May 20, 2020

Feed Spider - Update 4

I put a test harness around the prediction engine for fastText. The test harness downloads and cleans an RSS feed and asks for the most likely classification. Here are some results from One Foot Tsunami:

Screen Shot 2020 05 20 at 9 21 22 PM

Each row is an article title from the feed followed by the classification derived from the article content. I’m both encouraged and strangely disappointed at the same time. Things seem to be working, but clearly I need to do some work on what my categories are.

Initially, I tried combining all the articles in the feed and running that through the prediction engine. It always gave “chronology” back as the classification. Individual articles seem to give better results. I’ll probably end up classifying by article and taking the most common classifications as the feed’s.

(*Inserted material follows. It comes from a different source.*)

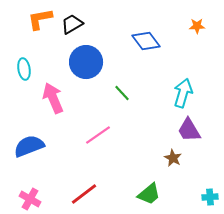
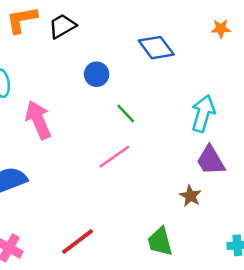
blue circle: (86, 62) -> (97, 74), moved, size x0.6
pink line: (98, 135) -> (114, 157), moved
green trapezoid: (149, 194) -> (160, 242), turned 115

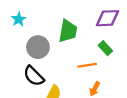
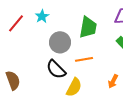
orange line: (87, 65) -> (84, 59), moved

I think “chronology” might be the default classification in the model. I see it come up a lot. Looking at the Wikipedia page for Category:Chronology has me thinking anything with a date in it will roll up to it. It looks like there will be trouble maker categories that I have to delete from the database, like “chronology”. I’ve already eliminated the ones with the word “by” in them. These were things like “Birds by state” which would clearly better be described by another classification.

I think I’ll probably fall into a cycle of tweaking the categories and then running the rest of the flow to see how well the predictions improve. That means making that slow category roll-up query run faster. I think I have my work cut out for me tomorrow.